日立の遮音とピクシーダストの吸音を融合、テレワークブースの重量が半減:イノベーションのレシピ
日立製作所は、プライベートイベント「Hitachi Social Innovation Forum 2023 JAPAN」において、同社の遮音技術と落合洋一氏が率いるピクシーダストテクノロジーズの吸音技術を組み合わせることで大幅に軽量化したテレワークブースを披露した。
日立製作所(以下、日立)は、プライベートイベント「Hitachi Social Innovation Forum 2023 JAPAN」(2023年9月20〜21日、東京ビッグサイト)において、同社の遮音技術と落合洋一氏が率いるピクシーダストテクノロジーズの吸音技術を組み合わせることで大幅に軽量化したテレワークブースを披露した。2023年末までの発売を予定している。
日立では大みか事業所(茨城県日立市)が中核となって、軽量アルミフレーム構造を特徴とするテレワークブースの事業を展開している。外形寸法が幅1200×奥行き980×高さ2190mmの標準品デスク型の製品で重量は約200kgとなっている。
今回展示した軽量テレワークブースは、これまで扉や壁面など透過性が求められる箇所の部材として採用していたガラスをより軽量の透明樹脂板に置き換えた。ガラスと比べて樹脂板は遮音性能が低いことが課題になるが、人の話し声に含まれる500〜1000Hzの周波数帯に特化した吸音性能を備えるピクシーダストテクノロジーズの音響メタマテリアル「IWASEMI RC-α」を透明樹脂板の表面に装着することで対応した。
さらに、大みか事業所がこれまで培ってきたモノづくりの技術を応用した遮音構造の設計技術によって、天井部が密閉状態ではないにもかかわらず静音性を確保している。これらの取り組みによって重量を約100kgに削減した。

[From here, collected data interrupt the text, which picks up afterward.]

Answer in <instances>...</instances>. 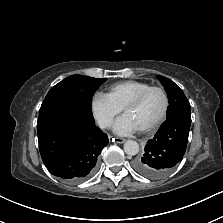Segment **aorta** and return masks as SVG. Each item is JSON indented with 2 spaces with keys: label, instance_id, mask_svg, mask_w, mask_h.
Instances as JSON below:
<instances>
[{
  "label": "aorta",
  "instance_id": "aorta-1",
  "mask_svg": "<svg viewBox=\"0 0 223 223\" xmlns=\"http://www.w3.org/2000/svg\"><path fill=\"white\" fill-rule=\"evenodd\" d=\"M124 151L127 155L134 156L139 152V144L134 140H127L124 143Z\"/></svg>",
  "mask_w": 223,
  "mask_h": 223
}]
</instances>
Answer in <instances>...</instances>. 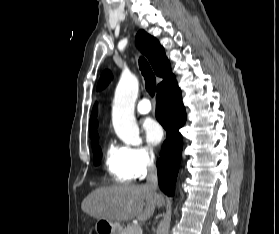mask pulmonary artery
Masks as SVG:
<instances>
[{
	"label": "pulmonary artery",
	"mask_w": 279,
	"mask_h": 234,
	"mask_svg": "<svg viewBox=\"0 0 279 234\" xmlns=\"http://www.w3.org/2000/svg\"><path fill=\"white\" fill-rule=\"evenodd\" d=\"M152 109L150 101L146 98L140 100L137 104L136 110L139 114H148Z\"/></svg>",
	"instance_id": "obj_1"
}]
</instances>
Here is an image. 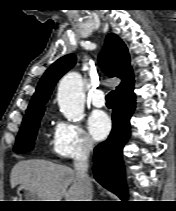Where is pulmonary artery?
<instances>
[{"label":"pulmonary artery","mask_w":176,"mask_h":211,"mask_svg":"<svg viewBox=\"0 0 176 211\" xmlns=\"http://www.w3.org/2000/svg\"><path fill=\"white\" fill-rule=\"evenodd\" d=\"M90 101L92 103L93 106L95 107H103L105 104V94L103 92V90L101 89H96L90 97Z\"/></svg>","instance_id":"obj_1"}]
</instances>
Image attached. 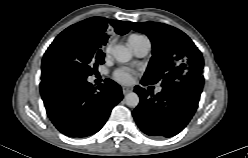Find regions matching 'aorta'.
<instances>
[{"label":"aorta","instance_id":"1","mask_svg":"<svg viewBox=\"0 0 248 158\" xmlns=\"http://www.w3.org/2000/svg\"><path fill=\"white\" fill-rule=\"evenodd\" d=\"M112 55L120 63L129 62L132 58L131 51L123 45H116L112 49ZM125 103L129 107H136L139 104V96L135 92H130L125 96Z\"/></svg>","mask_w":248,"mask_h":158}]
</instances>
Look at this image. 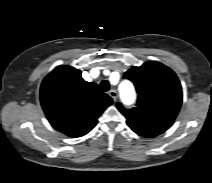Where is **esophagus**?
I'll return each instance as SVG.
<instances>
[{
    "instance_id": "obj_1",
    "label": "esophagus",
    "mask_w": 212,
    "mask_h": 183,
    "mask_svg": "<svg viewBox=\"0 0 212 183\" xmlns=\"http://www.w3.org/2000/svg\"><path fill=\"white\" fill-rule=\"evenodd\" d=\"M110 97L115 101L117 99V91L116 90H110L109 91Z\"/></svg>"
}]
</instances>
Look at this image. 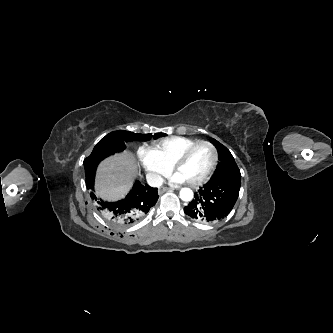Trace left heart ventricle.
<instances>
[{
  "instance_id": "obj_1",
  "label": "left heart ventricle",
  "mask_w": 333,
  "mask_h": 333,
  "mask_svg": "<svg viewBox=\"0 0 333 333\" xmlns=\"http://www.w3.org/2000/svg\"><path fill=\"white\" fill-rule=\"evenodd\" d=\"M213 158L212 149L206 145H200L190 153L186 162L177 169V173L187 182L199 179L209 170Z\"/></svg>"
}]
</instances>
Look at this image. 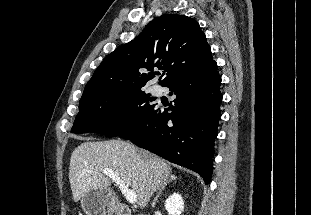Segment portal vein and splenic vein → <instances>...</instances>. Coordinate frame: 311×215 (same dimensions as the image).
Returning a JSON list of instances; mask_svg holds the SVG:
<instances>
[{
    "instance_id": "portal-vein-and-splenic-vein-1",
    "label": "portal vein and splenic vein",
    "mask_w": 311,
    "mask_h": 215,
    "mask_svg": "<svg viewBox=\"0 0 311 215\" xmlns=\"http://www.w3.org/2000/svg\"><path fill=\"white\" fill-rule=\"evenodd\" d=\"M103 174L108 176L112 181L120 188L122 194L125 196L126 200L131 203L135 204L137 202V195L136 193L129 189L125 182L113 171L109 169H103Z\"/></svg>"
}]
</instances>
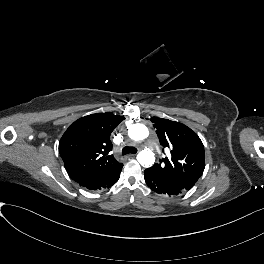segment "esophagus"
I'll return each mask as SVG.
<instances>
[{
	"instance_id": "obj_1",
	"label": "esophagus",
	"mask_w": 264,
	"mask_h": 264,
	"mask_svg": "<svg viewBox=\"0 0 264 264\" xmlns=\"http://www.w3.org/2000/svg\"><path fill=\"white\" fill-rule=\"evenodd\" d=\"M135 157H136V155H134V154H131V155L127 156V158H135Z\"/></svg>"
}]
</instances>
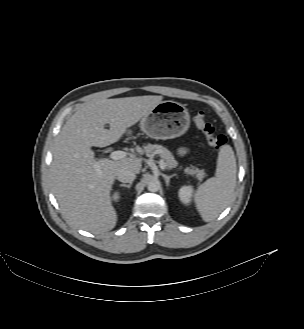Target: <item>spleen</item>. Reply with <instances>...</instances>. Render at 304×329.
<instances>
[{"instance_id":"obj_1","label":"spleen","mask_w":304,"mask_h":329,"mask_svg":"<svg viewBox=\"0 0 304 329\" xmlns=\"http://www.w3.org/2000/svg\"><path fill=\"white\" fill-rule=\"evenodd\" d=\"M236 158L230 145L221 147L215 177L199 186L194 201L205 222H210L230 203L236 186Z\"/></svg>"}]
</instances>
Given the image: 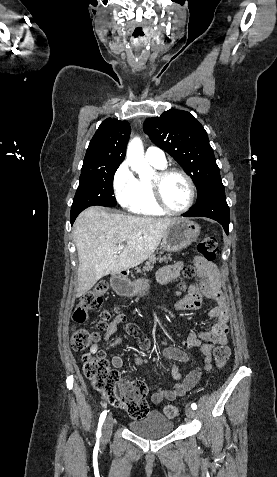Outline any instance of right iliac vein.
Returning a JSON list of instances; mask_svg holds the SVG:
<instances>
[{
    "label": "right iliac vein",
    "instance_id": "1",
    "mask_svg": "<svg viewBox=\"0 0 277 477\" xmlns=\"http://www.w3.org/2000/svg\"><path fill=\"white\" fill-rule=\"evenodd\" d=\"M112 428H113V417L109 415L103 426V433H102V441L106 442L110 439L111 434H112Z\"/></svg>",
    "mask_w": 277,
    "mask_h": 477
}]
</instances>
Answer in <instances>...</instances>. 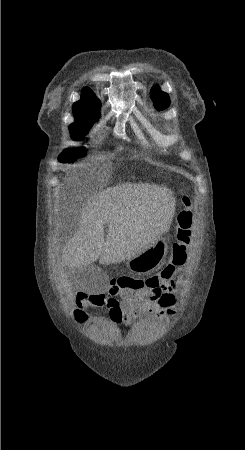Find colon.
<instances>
[{"label": "colon", "mask_w": 245, "mask_h": 450, "mask_svg": "<svg viewBox=\"0 0 245 450\" xmlns=\"http://www.w3.org/2000/svg\"><path fill=\"white\" fill-rule=\"evenodd\" d=\"M182 209L176 217V241L172 245L171 253L167 263V272L171 269L183 265L187 260L188 250L191 246L193 233V211L192 201L189 197L182 198ZM146 279L143 277L123 276L114 280V285L123 290L130 292L138 291L145 286ZM84 294H78L75 300L84 298ZM86 319V315L82 312L77 313L76 321L81 327Z\"/></svg>", "instance_id": "colon-1"}]
</instances>
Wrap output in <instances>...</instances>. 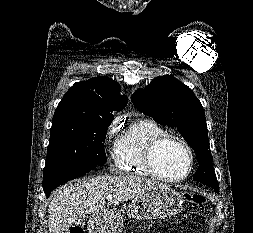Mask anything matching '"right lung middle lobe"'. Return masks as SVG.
I'll return each mask as SVG.
<instances>
[{
    "label": "right lung middle lobe",
    "mask_w": 253,
    "mask_h": 233,
    "mask_svg": "<svg viewBox=\"0 0 253 233\" xmlns=\"http://www.w3.org/2000/svg\"><path fill=\"white\" fill-rule=\"evenodd\" d=\"M112 120V116L56 110L43 174L66 166L105 164L103 142Z\"/></svg>",
    "instance_id": "right-lung-middle-lobe-1"
}]
</instances>
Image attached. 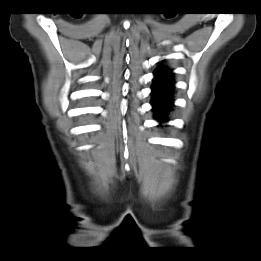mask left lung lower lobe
<instances>
[{"label":"left lung lower lobe","instance_id":"1","mask_svg":"<svg viewBox=\"0 0 261 261\" xmlns=\"http://www.w3.org/2000/svg\"><path fill=\"white\" fill-rule=\"evenodd\" d=\"M154 77L151 104L157 121L166 122L168 120V113L173 107V73L169 68L159 67L154 72Z\"/></svg>","mask_w":261,"mask_h":261}]
</instances>
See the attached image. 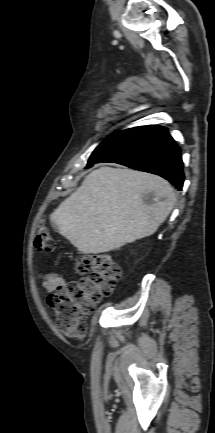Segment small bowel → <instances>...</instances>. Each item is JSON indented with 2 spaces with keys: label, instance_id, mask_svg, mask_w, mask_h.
<instances>
[{
  "label": "small bowel",
  "instance_id": "obj_1",
  "mask_svg": "<svg viewBox=\"0 0 215 433\" xmlns=\"http://www.w3.org/2000/svg\"><path fill=\"white\" fill-rule=\"evenodd\" d=\"M43 285L48 292H53L57 288L65 286L66 279L63 275L50 273L45 277Z\"/></svg>",
  "mask_w": 215,
  "mask_h": 433
}]
</instances>
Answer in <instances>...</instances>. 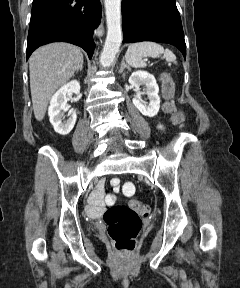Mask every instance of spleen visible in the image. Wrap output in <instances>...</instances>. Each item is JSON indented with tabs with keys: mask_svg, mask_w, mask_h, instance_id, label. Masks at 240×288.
<instances>
[{
	"mask_svg": "<svg viewBox=\"0 0 240 288\" xmlns=\"http://www.w3.org/2000/svg\"><path fill=\"white\" fill-rule=\"evenodd\" d=\"M163 55L167 61L176 63V56L169 49H164L161 45L151 42L144 41L133 43L129 45L127 52L125 54V59L127 63L133 67H144L146 66V57H160Z\"/></svg>",
	"mask_w": 240,
	"mask_h": 288,
	"instance_id": "spleen-1",
	"label": "spleen"
}]
</instances>
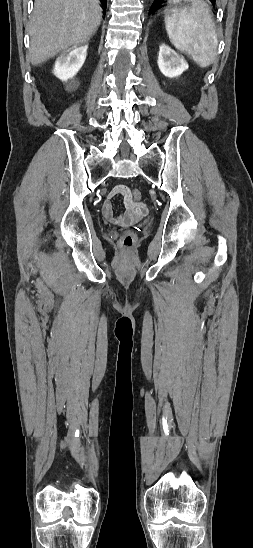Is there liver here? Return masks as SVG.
<instances>
[{
    "mask_svg": "<svg viewBox=\"0 0 253 548\" xmlns=\"http://www.w3.org/2000/svg\"><path fill=\"white\" fill-rule=\"evenodd\" d=\"M101 19L98 0H35L29 25L32 65L87 42Z\"/></svg>",
    "mask_w": 253,
    "mask_h": 548,
    "instance_id": "6515ba94",
    "label": "liver"
}]
</instances>
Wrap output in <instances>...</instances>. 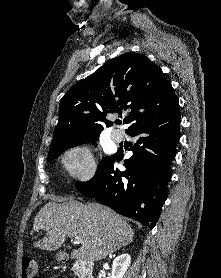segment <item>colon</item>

重量を半減したことによってさらに可搬性が高まるため、テレワークブースの設置場所を必要に応じて自由に変更しやすくなる。また、透明樹脂板によって内部の状態を外部から確認できるとともにブースの天井が密閉状態ではないため、一般的なテレワークブースのように消防法の対象とはならずオフィス家具として取り扱える。「これまでテレワークブースは消防法に対応するため設置場所を登録する必要があり、後から設置場所を動かすのは大変だった。今回開発した軽量テレワークブースは、室内の静音性を確保しつつ簡単に設置場所を変えられることが特徴。アフターコロナに向けた新たなテレワークブースとして提案していきたい」(日立の説明員)としている。